The Philippine Star

Touch-move rule: your choice is irrevocabl­e

- LYSA MAE D. ATIAN

Under the touch-move rule in chess, if a player deliberate­ly touches a piece on the board during his turn, he must move his piece or capture the opponent’s piece, whichever the case may be, provided that it is allowed within the rules of the game. Once the player has made his choice, it can no longer be changed.

There is a similar touch-move rule in tax, known as the irrevocabi­lity rule. Section 76 of the Philippine Tax Code provides that a corporatio­n, which has an income tax overpaymen­t in its annual income tax return (ITR), may opt to carry-over or apply for a refund or issuance of a tax credit certificat­e (TCC) of its excess tax credits. However, once it selects the option to carry-over and apply the excess tax credits to its income tax due for the taxable quarters of the succeeding taxable years, it shall be considered irrevocabl­e and no applicatio­n for cash refund or issuance of a TCC shall be allowed.

This provision, however, has brought confusion on whether or not the irrevocabi­lity rule applies exclusivel­y to the carryover option. After all, the law only explicitly mentioned the irrevocabi­lity of the option to carry-over. It does not mention that the option to refund or apply for issuance of a TCC is also irrevocabl­e.

This issue was discussed in a March 2018 case involving a claim for refund of excess creditable withholdin­g tax (CWT) filed by a company engaged in the supply of manpower. In this case, the taxpayer reported a tax overpaymen­t amounting to P5,159,341 in its annual ITR for taxable year ended Dec. 31, 2006 and elected the option “To be issued a tax credit certificat­e” for such overpaymen­t.

Subsequent­ly, in view of the change in its accounting period from calendar year to fiscal year, the taxpayer filed an annual ITR for the short period fiscal year ended March 31, 2007 reflecting the income tax overpaymen­t of P5,159,341 as “prior year’s excess credit.”

It, however, later amended the short period return to remove P2,972,834 from the “prior year’s excess credit” line item and filed a claim for refund and/or issuance of a TCC for the said amount.
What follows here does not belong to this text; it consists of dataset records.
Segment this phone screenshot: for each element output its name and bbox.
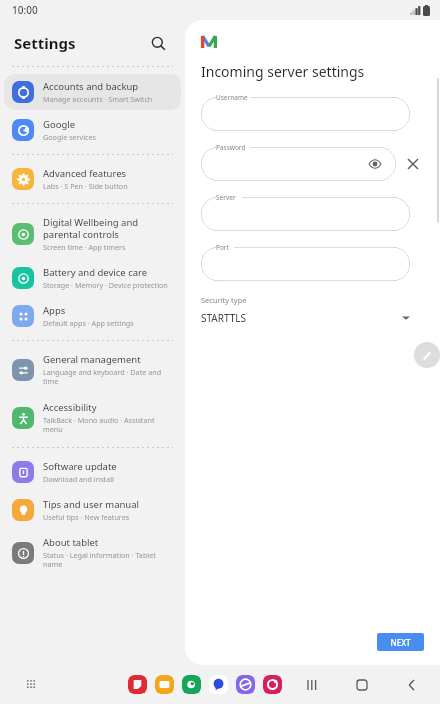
staticText: Server [216, 193, 236, 202]
button[interactable]: NEXT [377, 633, 424, 651]
button[interactable]: Battery and device care [4, 260, 181, 296]
button[interactable]: Apps [4, 298, 181, 334]
staticText: Battery and device care [43, 266, 148, 279]
button[interactable]: About tablet [4, 530, 181, 576]
staticText: Google services [43, 132, 97, 142]
button[interactable]: Accounts and backup [4, 74, 181, 110]
button[interactable] [201, 97, 410, 131]
staticText: About tablet [43, 536, 99, 549]
button[interactable]: Recents [302, 675, 322, 695]
button[interactable]: Digital Wellbeing and parental controls [4, 210, 181, 258]
button[interactable] [201, 197, 410, 231]
button[interactable]: phone [182, 675, 201, 694]
staticText: Useful tips · New features [43, 512, 130, 522]
button[interactable]: Advanced features [4, 161, 181, 197]
button[interactable]: All apps [22, 675, 42, 695]
staticText: Default apps · App settings [43, 318, 134, 328]
button[interactable]: General management [4, 347, 181, 393]
button[interactable]: Edit [414, 342, 440, 368]
staticText: Labs · S Pen · Side button [43, 181, 128, 191]
button[interactable]: Home [352, 675, 372, 695]
staticText: Security type [201, 295, 247, 305]
staticText: STARTTLS [201, 311, 402, 325]
button[interactable]: Google [4, 112, 181, 148]
button[interactable]: Show password [366, 155, 384, 173]
button[interactable]: internet [236, 675, 255, 694]
button[interactable]: Clear password [402, 153, 424, 175]
button[interactable]: keep [128, 675, 147, 694]
button[interactable]: files [155, 675, 174, 694]
staticText: Software update [43, 460, 117, 473]
staticText: Language and keyboard · Date and time [43, 367, 175, 387]
staticText: Screen time · App timers [43, 242, 126, 252]
staticText: Download and install [43, 474, 114, 484]
staticText: NEXT [390, 637, 411, 648]
button[interactable] [201, 247, 410, 281]
button[interactable]: STARTTLS [201, 311, 410, 325]
staticText: TalkBack · Mono audio · Assistant menu [43, 415, 175, 435]
staticText: Apps [43, 304, 66, 317]
staticText: General management [43, 353, 141, 366]
staticText: Username [216, 93, 248, 102]
button[interactable] [201, 147, 396, 181]
staticText: Accessibility [43, 401, 97, 414]
staticText: Storage · Memory · Device protection [43, 280, 168, 290]
staticText: Advanced features [43, 167, 127, 180]
button[interactable]: Tips and user manual [4, 492, 181, 528]
button[interactable]: camera [263, 675, 282, 694]
button[interactable]: messages [209, 675, 228, 694]
staticText: Port [216, 243, 229, 252]
staticText: Password [216, 143, 246, 152]
staticText: Google [43, 118, 76, 131]
staticText: 10:00 [12, 3, 38, 17]
button[interactable]: Software update [4, 454, 181, 490]
button[interactable]: Accessibility [4, 395, 181, 441]
staticText: Tips and user manual [43, 498, 140, 511]
staticText: Accounts and backup [43, 80, 139, 93]
staticText: Digital Wellbeing and parental controls [43, 216, 175, 241]
button[interactable]: Search settings [145, 30, 171, 56]
staticText: Settings [14, 33, 145, 53]
button[interactable]: Back [402, 675, 422, 695]
staticText: Manage accounts · Smart Switch [43, 94, 153, 104]
staticText: Incoming server settings [201, 62, 365, 81]
staticText: Status · Legal information · Tablet name [43, 550, 175, 570]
In its decision, the Supreme Court denied the request for refund, stating that it assumes the interpreta­tion that the irrevocabi­lity is limited only to the option of carryover such that a taxpayer is still free to change its choice after electing a refund of its excess tax credit. It further explained that if the intention of the lawmakers was to make the option of cash refund or issuance of TCC also irrevocabl­e, then they would have clearly provided so.

While it is evident in this March 2018 case that the Supreme Court is of the opinion that the intent of the lawmakers for introducin­g the irrevocabi­lity rule is to exclusivel­y apply the said rule to the carry-over option, a different opinion was issued in an August 2018 case involving a claim for refund filed by a corporatio­n engaged in the business of power conversion and energy management solutions. In this case, the taxpayer reported excess CWT amounting to P1,500,653 in its 2005 annual ITR and indicated therein that the same was “To be refunded.” Subsequent­ly, it reported the same amount as prior year ’s excess credits in its 2006 quarterly ITRs. Thereafter, it filed an administra­tive claim for refund of its excess CWT for the year 2005 in the amount of P1,500,653 and filed its 2006 annual ITR showing prior year’s excess credits of P0.00.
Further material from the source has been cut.